⟨
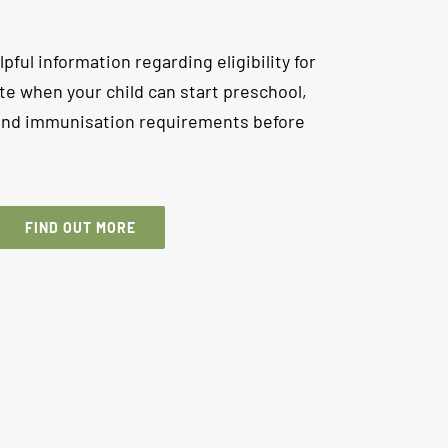
lpful information regarding eligibility for
te when your child can start preschool,
 and immunisation requirements before
FIND OUT MORE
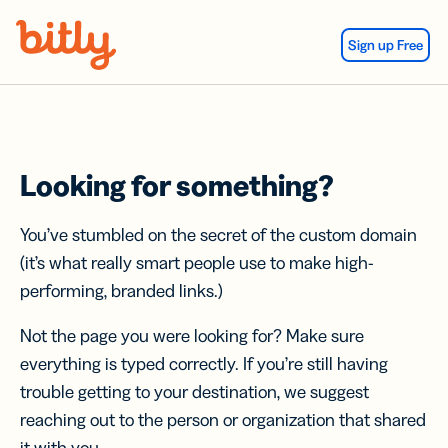
Skip Navigation
Sign up Free
Looking for something?
You’ve stumbled on the secret of the custom domain
(it’s what really smart people use to make high-
performing, branded links.)
Not the page you were looking for? Make sure
everything is typed correctly. If you’re still having
trouble getting to your destination, we suggest
reaching out to the person or organization that shared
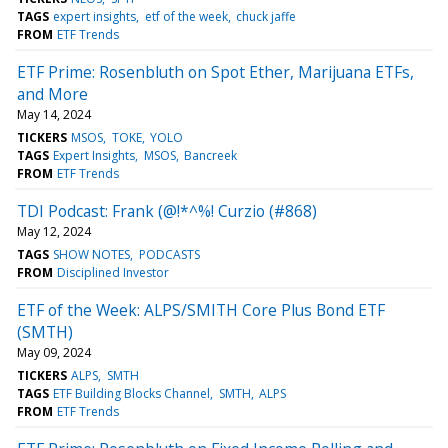
TAGS
expert insights
etf of the week
chuck jaffe
FROM
ETF Trends
ETF Prime: Rosenbluth on Spot Ether, Marijuana ETFs,
and More
May 14, 2024
TICKERS
MSOS
TOKE
YOLO
TAGS
Expert Insights
MSOS
Bancreek
FROM
ETF Trends
TDI Podcast: Frank (@!*^%! Curzio (#868)
May 12, 2024
TAGS
SHOW NOTES
PODCASTS
FROM
Disciplined Investor
ETF of the Week: ALPS/SMITH Core Plus Bond ETF
(SMTH)
May 09, 2024
TICKERS
ALPS
SMTH
TAGS
ETF Building Blocks Channel
SMTH
ALPS
FROM
ETF Trends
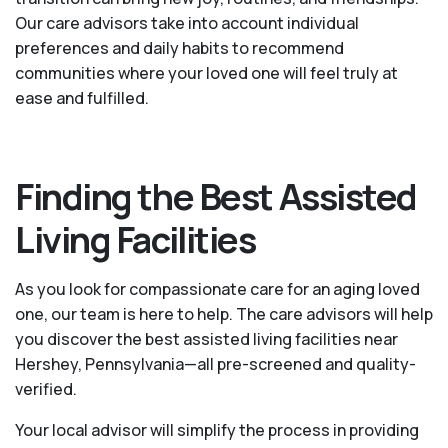
Our care advisors take into account individual
preferences and daily habits to recommend
communities where your loved one will feel truly at
ease and fulfilled.
Finding the Best Assisted
Living Facilities
As you look for compassionate care for an aging loved
one, our team is here to help. The care advisors will help
you discover the best assisted living facilities near
Hershey, Pennsylvania—all pre-screened and quality-
verified.
Your local advisor will simplify the process in providing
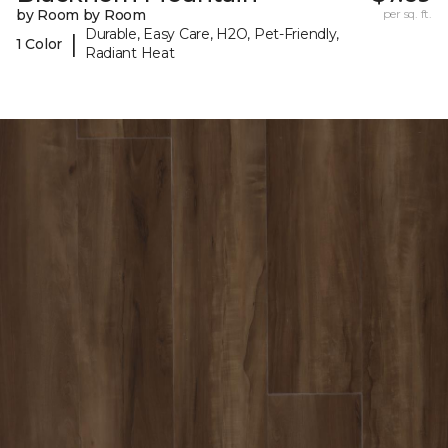
by Room by Room
per sq. ft.
Durable, Easy Care, H2O, Pet-Friendly,
|
1 Color
Radiant Heat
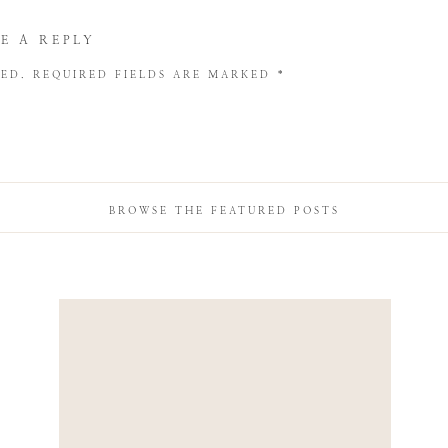
E A REPLY
HED.
REQUIRED FIELDS ARE MARKED
*
BROWSE THE FEATURED POSTS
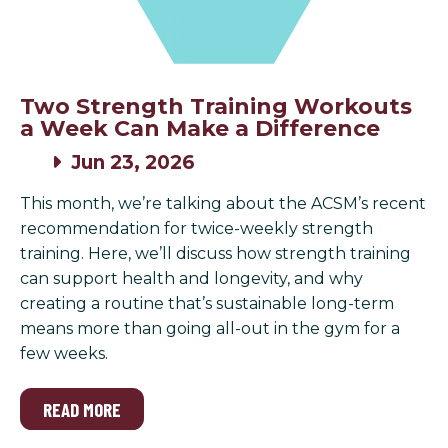
Two Strength Training Workouts
a Week Can Make a Difference
Jun 23, 2026
This month, we’re talking about the ACSM’s recent
recommendation for twice-weekly strength
training. Here, we’ll discuss how strength training
can support health and longevity, and why
creating a routine that’s sustainable long-term
means more than going all-out in the gym for a
few weeks.
READ MORE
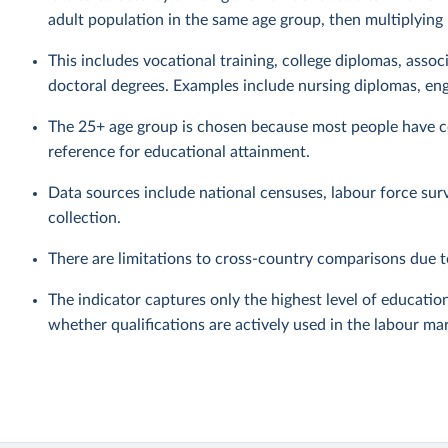
adult population in the same age group, then multiplying
This includes vocational training, college diplomas, assoc
doctoral degrees. Examples include nursing diplomas, eng
The 25+ age group is chosen because most people have co
reference for educational attainment.
Data sources include national censuses, labour force sur
collection.
There are limitations to cross-country comparisons due to
The indicator captures only the highest level of education
whether qualifications are actively used in the labour ma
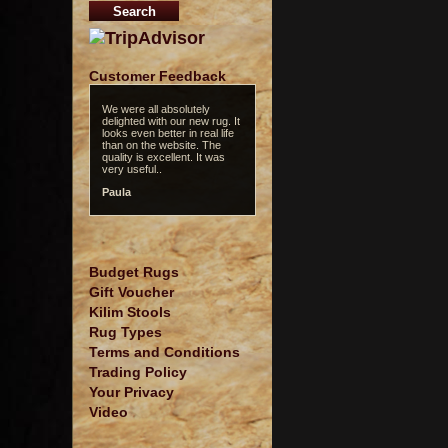
Customer Feedback
We were all absolutely
delighted with our new rug. It
looks even better in real life
than on the website. The
quality is excellent. It was
very useful..
Paula
Budget Rugs
Gift Voucher
Kilim Stools
Rug Types
Terms and Conditions
Trading Policy
Your Privacy
Video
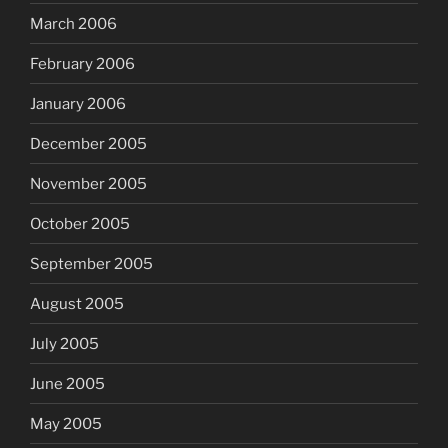
March 2006
February 2006
January 2006
December 2005
November 2005
October 2005
September 2005
August 2005
July 2005
June 2005
May 2005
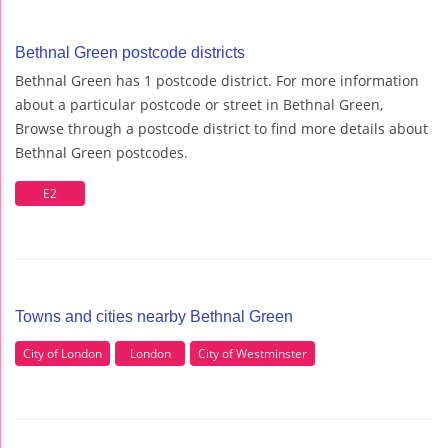
Bethnal Green postcode districts
Bethnal Green has 1 postcode district. For more information
about a particular postcode or street in Bethnal Green,
Browse through a postcode district to find more details about
Bethnal Green postcodes.
E2
Towns and cities nearby Bethnal Green
City of London
London
City of Westminster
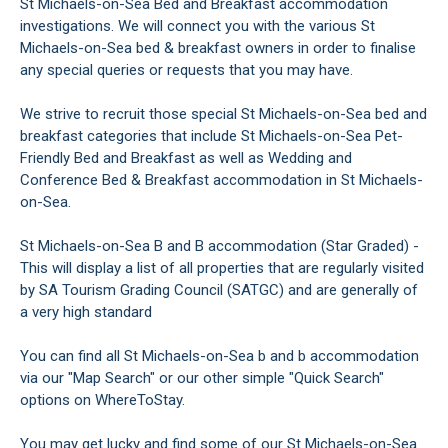
St Michaels-on-Sea Bed and Breakfast accommodation
investigations. We will connect you with the various St
Michaels-on-Sea bed & breakfast owners in order to finalise
any special queries or requests that you may have.
We strive to recruit those special St Michaels-on-Sea bed and
breakfast categories that include St Michaels-on-Sea Pet-
Friendly Bed and Breakfast as well as Wedding and
Conference Bed & Breakfast accommodation in St Michaels-
on-Sea.
St Michaels-on-Sea B and B accommodation (Star Graded) -
This will display a list of all properties that are regularly visited
by SA Tourism Grading Council (SATGC) and are generally of
a very high standard
You can find all St Michaels-on-Sea b and b accommodation
via our "Map Search" or our other simple "Quick Search"
options on WhereToStay.
You may get lucky and find some of our St Michaels-on-Sea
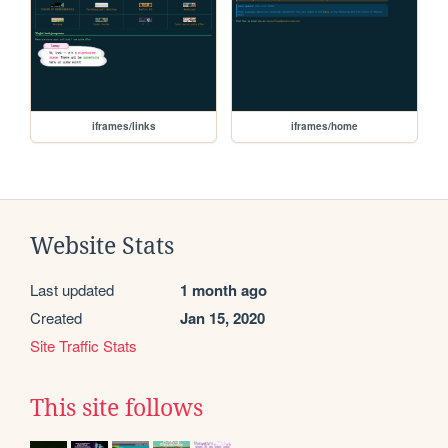
iframes/links
iframes/home
Website Stats
Last updated
1 month ago
Created
Jan 15, 2020
Site Traffic Stats
This site follows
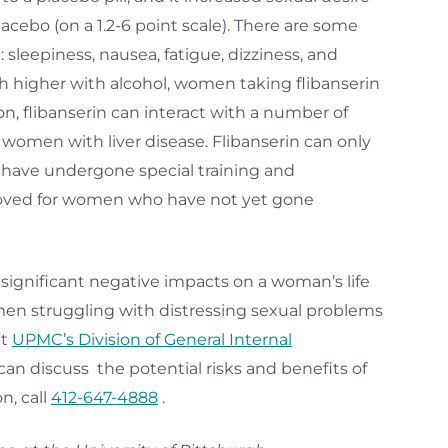
acebo (on a 1.2-6 point scale). There are some
 sleepiness, nausea, fatigue, dizziness, and
uch higher with alcohol, women taking flibanserin
on, flibanserin can interact with a number of
women with liver disease. Flibanserin can only
 have undergone special training and
approved for women who have not yet gone
gnificant negative impacts on a woman’s life
en struggling with distressing sexual problems
at
UPMC’s Division of General Internal
an discuss the potential risks and benefits of
n, call
412-647-4888
.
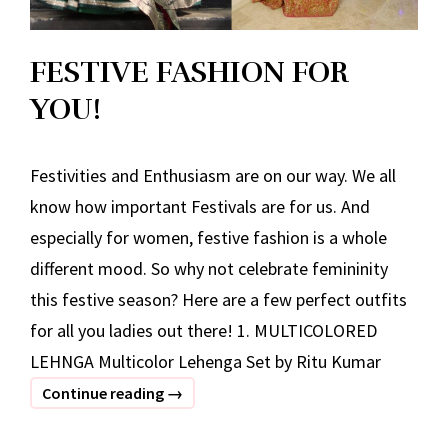
FESTIVE FASHION FOR
YOU!
Festivities and Enthusiasm are on our way. We all
know how important Festivals are for us. And
especially for women, festive fashion is a whole
different mood. So why not celebrate femininity
this festive season? Here are a few perfect outfits
for all you ladies out there! 1. MULTICOLORED
LEHNGA Multicolor Lehenga Set by Ritu Kumar
FESTIVE
Continue reading
→
FASHION
FOR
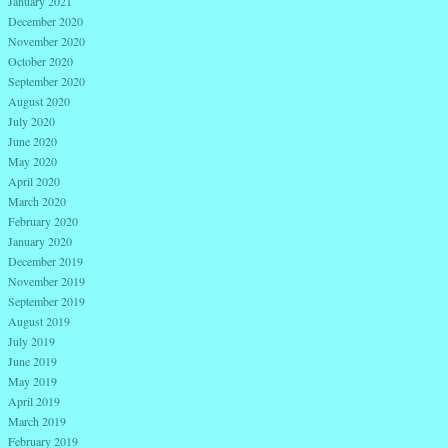
January 2021
December 2020
November 2020
October 2020
September 2020
August 2020
July 2020
June 2020
May 2020
April 2020
March 2020
February 2020
January 2020
December 2019
November 2019
September 2019
August 2019
July 2019
June 2019
May 2019
April 2019
March 2019
February 2019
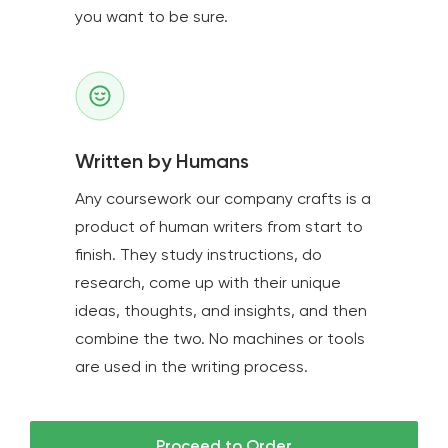
you want to be sure.
Written by Humans
Any coursework our company crafts is a
product of human writers from start to
finish. They study instructions, do
research, come up with their unique
ideas, thoughts, and insights, and then
combine the two. No machines or tools
are used in the writing process.
Proceed to Order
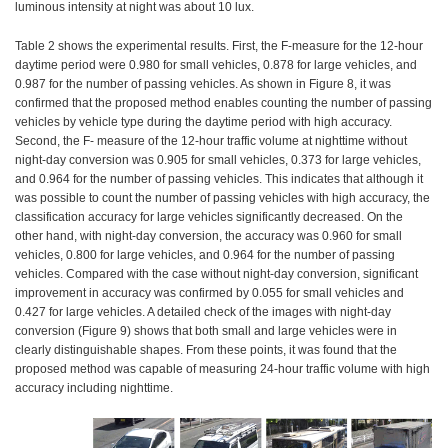
luminous intensity at night was about 10 lux.
Table 2 shows the experimental results. First, the F-measure for the 12-hour
daytime period were 0.980 for small vehicles, 0.878 for large vehicles, and
0.987 for the number of passing vehicles. As shown in Figure 8, it was
confirmed that the proposed method enables counting the number of passing
vehicles by vehicle type during the daytime period with high accuracy.
Second, the F- measure of the 12-hour traffic volume at nighttime without
night-day conversion was 0.905 for small vehicles, 0.373 for large vehicles,
and 0.964 for the number of passing vehicles. This indicates that although it
was possible to count the number of passing vehicles with high accuracy, the
classification accuracy for large vehicles significantly decreased. On the
other hand, with night-day conversion, the accuracy was 0.960 for small
vehicles, 0.800 for large vehicles, and 0.964 for the number of passing
vehicles. Compared with the case without night-day conversion, significant
improvement in accuracy was confirmed by 0.055 for small vehicles and
0.427 for large vehicles. A detailed check of the images with night-day
conversion (Figure 9) shows that both small and large vehicles were in
clearly distinguishable shapes. From these points, it was found that the
proposed method was capable of measuring 24-hour traffic volume with high
accuracy including nighttime.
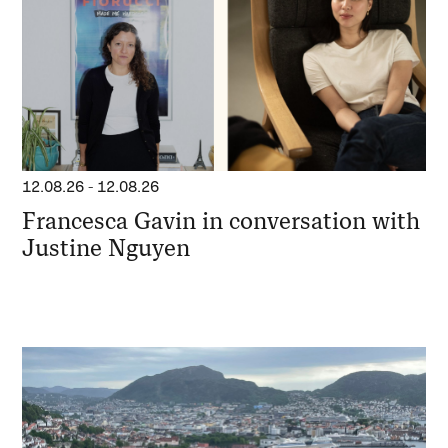
12.08.26
-
12.08.26
Francesca Gavin in conversation with
Justine Nguyen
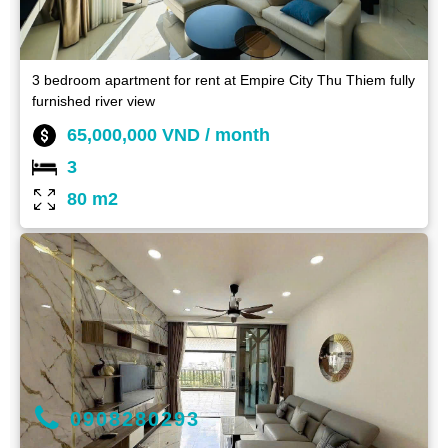
3 bedroom apartment for rent at Empire City Thu Thiem fully
furnished river view
65,000,000 VND / month
3
80 m2
0908280293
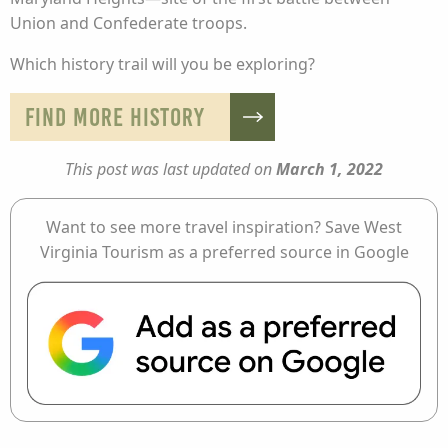
Union and Confederate troops.
Which history trail will you be exploring?
FIND MORE HISTORY
This post was last updated on
March 1, 2022
Want to see more travel inspiration? Save West
Virginia Tourism as a preferred source in Google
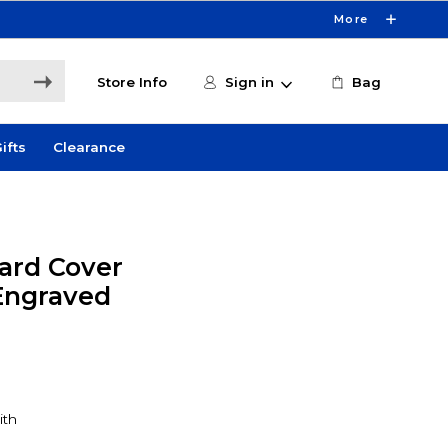
More
Store Info
Sign in
Bag
ifts
Clearance
Hard Cover
Engraved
⟩
◆ **Exercise**
Give back all of the entries above exactly, with the pictures excluded.

◆ **Worked solution**
lpful information regarding eligibility for
te when your child can start preschool,
 and immunisation requirements before
FIND OUT MORE
Skip Navigation
Sign up Free
Looking for something?
You’ve stumbled on the secret of the custom domain
(it’s what really smart people use to make high-
performing, branded links.)
Not the page you were looking for? Make sure
everything is typed correctly. If you’re still having
trouble getting to your destination, we suggest
reaching out to the person or organization that shared
TAGS
expert insights
etf of the week
chuck jaffe
FROM
ETF Trends
ETF Prime: Rosenbluth on Spot Ether, Marijuana ETFs,
and More
May 14, 2024
TICKERS
MSOS
TOKE
YOLO
TAGS
Expert Insights
MSOS
Bancreek
FROM
ETF Trends
TDI Podcast: Frank (@!*^%! Curzio (#868)
May 12, 2024
TAGS
SHOW NOTES
PODCASTS
FROM
Disciplined Investor
ETF of the Week: ALPS/SMITH Core Plus Bond ETF
(SMTH)
May 09, 2024
TICKERS
ALPS
SMTH
TAGS
ETF Building Blocks Channel
SMTH
ALPS
FROM
ETF Trends
Our care advisors take into account individual
preferences and daily habits to recommend
communities where your loved one will feel truly at
ease and fulfilled.
Finding the Best Assisted
Living Facilities
As you look for compassionate care for an aging loved
one, our team is here to help. The care advisors will help
you discover the best assisted living facilities near
Hershey, Pennsylvania—all pre-screened and quality-
verified.
Your local advisor will simplify the process in providing
by Room by Room
per sq. ft.
Durable, Easy Care, H2O, Pet-Friendly,
|
1 Color
Radiant Heat
E A REPLY
HED.
REQUIRED FIELDS ARE MARKED
*
BROWSE THE FEATURED POSTS
Two Strength Training Workouts
a Week Can Make a Difference
Jun 23, 2026
This month, we’re talking about the ACSM’s recent
recommendation for twice-weekly strength
training. Here, we’ll discuss how strength training
can support health and longevity, and why
creating a routine that’s sustainable long-term
means more than going all-out in the gym for a
few weeks.
READ MORE
adult population in the same age group, then multiplying
This includes vocational training, college diplomas, assoc
doctoral degrees. Examples include nursing diplomas, eng
The 25+ age group is chosen because most people have co
reference for educational attainment.
Data sources include national censuses, labour force sur
collection.
There are limitations to cross-country comparisons due to
The indicator captures only the highest level of education
whether qualifications are actively used in the labour ma
Customer Feedback
We were all absolutely
delighted with our new rug. It
looks even better in real life
than on the website. The
quality is excellent. It was
very useful..
Paula
Budget Rugs
Gift Voucher
Kilim Stools
Rug Types
Terms and Conditions
Trading Policy
Your Privacy
Video
March 2006
February 2006
January 2006
December 2005
November 2005
October 2005
September 2005
August 2005
July 2005
June 2005
May 2005
Bethnal Green postcode districts
Bethnal Green has 1 postcode district. For more information
about a particular postcode or street in Bethnal Green,
Browse through a postcode district to find more details about
Bethnal Green postcodes.
E2
Towns and cities nearby Bethnal Green
City of London
London
City of Westminster
St Michaels-on-Sea Bed and Breakfast accommodation
investigations. We will connect you with the various St
Michaels-on-Sea bed & breakfast owners in order to finalise
any special queries or requests that you may have.
We strive to recruit those special St Michaels-on-Sea bed and
breakfast categories that include St Michaels-on-Sea Pet-
Friendly Bed and Breakfast as well as Wedding and
Conference Bed & Breakfast accommodation in St Michaels-
on-Sea.
St Michaels-on-Sea B and B accommodation (Star Graded) -
This will display a list of all properties that are regularly visited
by SA Tourism Grading Council (SATGC) and are generally of
a very high standard
You can find all St Michaels-on-Sea b and b accommodation
via our "Map Search" or our other simple "Quick Search"
options on WhereToStay.
You may get lucky and find some of our St Michaels-on-Sea
iframes/links
iframes/home
Website Stats
Last updated
1 month ago
Created
Jan 15, 2020
Site Traffic Stats
This site follows
acebo (on a 1.2-6 point scale). There are some
 sleepiness, nausea, fatigue, dizziness, and
uch higher with alcohol, women taking flibanserin
on, flibanserin can interact with a number of
women with liver disease. Flibanserin can only
 have undergone special training and
approved for women who have not yet gone
gnificant negative impacts on a woman’s life
en struggling with distressing sexual problems
at
UPMC’s Division of General Internal
an discuss the potential risks and benefits of
n, call
412-647-4888
.
FESTIVE FASHION FOR
YOU!
Festivities and Enthusiasm are on our way. We all
know how important Festivals are for us. And
especially for women, festive fashion is a whole
different mood. So why not celebrate femininity
this festive season? Here are a few perfect outfits
for all you ladies out there! 1. MULTICOLORED
LEHNGA Multicolor Lehenga Set by Ritu Kumar
FESTIVE
Continue reading
→
FASHION
FOR
January 2021
December 2020
November 2020
October 2020
September 2020
August 2020
July 2020
June 2020
May 2020
April 2020
March 2020
February 2020
January 2020
December 2019
November 2019
September 2019
August 2019
July 2019
June 2019
May 2019
April 2019
March 2019
February 2019
you want to be sure.
Written by Humans
Any coursework our company crafts is a
product of human writers from start to
finish. They study instructions, do
research, come up with their unique
ideas, thoughts, and insights, and then
combine the two. No machines or tools
are used in the writing process.
Proceed to Order
luminous intensity at night was about 10 lux.
Table 2 shows the experimental results. First, the F-measure for the 12-hour
daytime period were 0.980 for small vehicles, 0.878 for large vehicles, and
0.987 for the number of passing vehicles. As shown in Figure 8, it was
confirmed that the proposed method enables counting the number of passing
vehicles by vehicle type during the daytime period with high accuracy.
Second, the F- measure of the 12-hour traffic volume at nighttime without
night-day conversion was 0.905 for small vehicles, 0.373 for large vehicles,
and 0.964 for the number of passing vehicles. This indicates that although it
was possible to count the number of passing vehicles with high accuracy, the
classification accuracy for large vehicles significantly decreased. On the
other hand, with night-day conversion, the accuracy was 0.960 for small
vehicles, 0.800 for large vehicles, and 0.964 for the number of passing
vehicles. Compared with the case without night-day conversion, significant
improvement in accuracy was confirmed by 0.055 for small vehicles and
0.427 for large vehicles. A detailed check of the images with night-day
conversion (Figure 9) shows that both small and large vehicles were in
clearly distinguishable shapes. From these points, it was found that the
proposed method was capable of measuring 24-hour traffic volume with high
accuracy including nighttime.
12.08.26
-
12.08.26
Francesca Gavin in conversation with
Justine Nguyen
3 bedroom apartment for rent at Empire City Thu Thiem fully
furnished river view
65,000,000 VND / month
3
80 m2
0908280293
Union and Confederate troops.
Which history trail will you be exploring?
FIND MORE HISTORY
This post was last updated on
March 1, 2022
Want to see more travel inspiration? Save West
Virginia Tourism as a preferred source in Google
More
Store Info
Sign in
Bag
ifts
Clearance
Hard Cover
Engraved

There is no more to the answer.